MeteoSwiss-APN / dawn

Compiler toolchain to enable generation of high-level DSLs for geophysical fluid dynamics models
MIT License
28 stars 30 forks source link

Remove compound assignments and increment/decrement ops from IIR #721

Open Stagno opened 4 years ago

Stagno commented 4 years ago

They are syntactic sugar, only useful at DSL level. Currently they are treated as special cases in IIR. GTClang/gt4py can do the translation.

Example:

i *= q;    => i = i * q;
++i;       => i = i + 1;

This would allow PassRemoveScalars to run also for Cartesian (see https://github.com/MeteoSwiss-APN/dawn/pull/698/files ).

twicki commented 4 years ago

Well, these operations are common among languages. Restricting the SIR seems to restring SIR-users (aka front end developers). If it causes problems internally I would strongly advise only removing it in IIR and forward

Stagno commented 4 years ago

I think the purpose of an intermediate representation is to be convenient for semantic analysis, having two ways to represent the same operation is not good. That means that syntactic sugar (which is certainly handy for a developer who writes in the DSL) should go away in the DSL->HIR lowering (otherwise why keep an HIR at all?). I don't think that front end developers are restricted, it's just a matter of applying an extremely simple transformation to get to a common representation.

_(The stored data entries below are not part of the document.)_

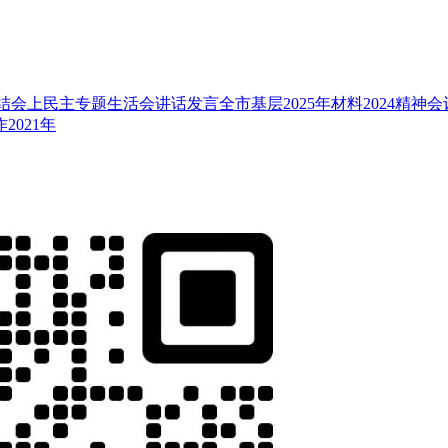
结
会上
民主
专题
生活会
讲话
发言
全市
基层
2025年
材料
2024
精神
会
作
2021年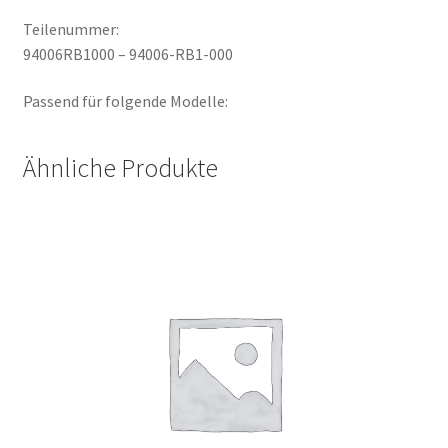
Teilenummer:
94006RB1000 – 94006-RB1-000
Passend für folgende Modelle:
Ähnliche Produkte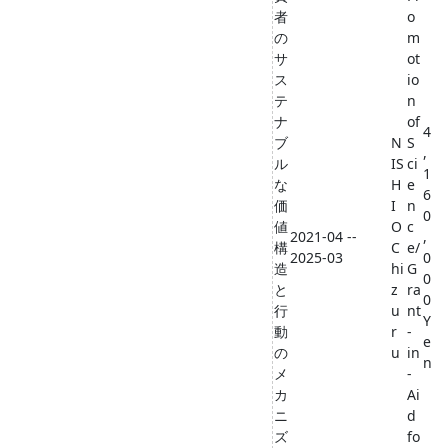
者
o
の
m
サ
ot
ス
io
テ
n
ナ
of
4
ブ
N
S
,
ル
IS
ci
1
な
H
e
6
価
I
n
0
値
O
c
2021-04 --
,
構
C
e/
2025-03
0
造
hi
G
0
と
z
ra
0
行
u
nt
Y
動
r
-
e
の
u
in
n
メ
-
カ
Ai
ニ
d
ズ
fo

havogt commented 4 years ago

these operations are common among languages

This is not a strong argument in my opinion. We should think if there is semantic difference between a += b and a = a + b at the SIR level. If yes, we should keep it, if no, we should remove it.

In C++:

The behavior of an expression of the form E1 op = E2 is equivalent to E1 = E1 op E2 except that E1 is evaluated only once.

Is "evaluated only once" relevant for us?

In Python:

An augmented assignment expression like x += 1 can be rewritten as x = x + 1 to achieve a similar, but not exactly equal effect. In the augmented version, x is only evaluated once. Also, when possible, the actual operation is performed in-place, meaning that rather than creating a new object and assigning that to the target, the old object is modified instead.

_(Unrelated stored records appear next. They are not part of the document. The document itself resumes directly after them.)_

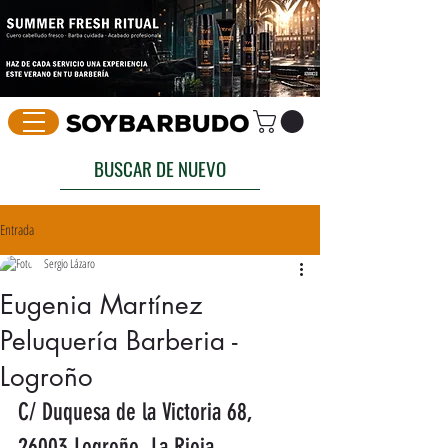
BUSCAR DE NUEVO
Entrada
Sergio Lázaro
Eugenia Martínez
Peluquería Barberia -
Logroño
C/ Duquesa de la Victoria 68, 
26003 Logroño, La Rioja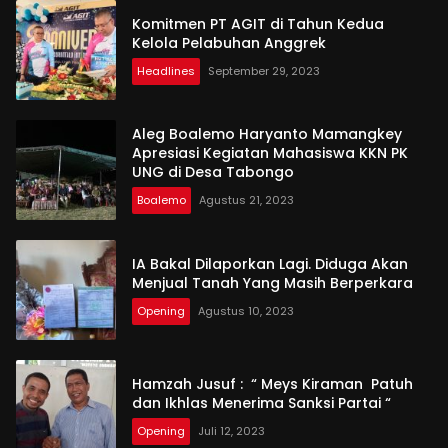
Komitmen PT AGIT di Tahun Kedua
Kelola Pelabuhan Anggrek
Headlines
September 29, 2023
Aleg Boalemo Haryanto Mamangkey
Apresiasi Kegiatan Mahasiswa KKN PK
UNG di Desa Tabongo
Boalemo
Agustus 21, 2023
IA Bakal Dilaporkan Lagi. Diduga Akan
Menjual Tanah Yang Masih Berperkara
Opening
Agustus 10, 2023
Hamzah Jusuf : “ Meys Kiraman Patuh
dan Ikhlas Menerima Sanksi Partai “
Opening
Juli 12, 2023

Which adds the point of re-using a variable (which is implicit in C++).

Personally, I would go for removing them as a) I don't see that we will exploit the semantic difference of the two ways of expressing assignments; b) it simplifies our internals. If we need the semantic difference later, adding them back seems easier, as our current implementation doesn't take the difference into account and will most likely be wrong anyway.

BenWeber42 commented 4 years ago

Some aspects we need to consider (tried to order them by importance):

  1. Should SIR not support compound assignments and increment/decrement ops at all? Or should it support them, but remove them at some point as a pass?

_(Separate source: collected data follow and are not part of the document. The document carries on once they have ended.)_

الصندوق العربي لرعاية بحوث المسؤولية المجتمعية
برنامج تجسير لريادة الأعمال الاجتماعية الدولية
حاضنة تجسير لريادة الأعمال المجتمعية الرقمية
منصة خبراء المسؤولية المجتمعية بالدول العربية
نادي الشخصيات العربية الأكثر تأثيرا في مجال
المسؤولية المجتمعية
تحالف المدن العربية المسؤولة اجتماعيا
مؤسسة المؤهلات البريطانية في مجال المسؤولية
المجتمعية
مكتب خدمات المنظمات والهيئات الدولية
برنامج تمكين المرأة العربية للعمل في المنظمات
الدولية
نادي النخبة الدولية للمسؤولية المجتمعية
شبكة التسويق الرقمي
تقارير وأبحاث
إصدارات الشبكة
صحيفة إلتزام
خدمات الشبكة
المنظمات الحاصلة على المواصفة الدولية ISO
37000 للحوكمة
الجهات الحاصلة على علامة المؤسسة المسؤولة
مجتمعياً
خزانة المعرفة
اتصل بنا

For front-ends that want to expose a language that has these features, it could make a big difference. On the other hand, it might not necessarily be so easy to remove them in our compiler.

  1. Does it make a difference in hardware/assembly because a) the floating point operation isn't equivalent anymore? or b) because it affects performance (e.g., a low level compiler or the hardware could optimize one case further)?

Floating point operations are often not like math operations. E.g., addition in floating point isn't associative -> if I add all elements of a vector, I could get different results depending on the order of iteration. Could this also happen when converting += to = ... +?

So reordering floating point operations can technically change the semantics of the program. This can prevent possibilities for optimization. Flags like fast-math from gcc allow the compiler to still reorder operations that could change the result ( https://stackoverflow.com/questions/7420665/what-does-gccs-ffast-math-actually-do ). This raises the bigger question, what's our approach here? Do we assume fast-math by default or do we want to address this issue in some other way?

  1. Does it make a difference for storage implementations?

These statements:

field int a;
a = a + 1;
a += 1;

could be translated to C++ code like:

my_storage_implementation.fetch_field(a, i, j, k) =
  my_storage_implementatin.fetch_field(a, i, j, k) + 1;
my_storage_implementation.fetch_field(a, i, j, k) += 1;

Could this have a performance impact? In C++ it might be possible that the fetch_field method is implemented once returning a reference and once a const reference. Would the compiler be able to realize that it's enough to only get the reference once, read and then assign to it? Could we do this in our compiler if necessary?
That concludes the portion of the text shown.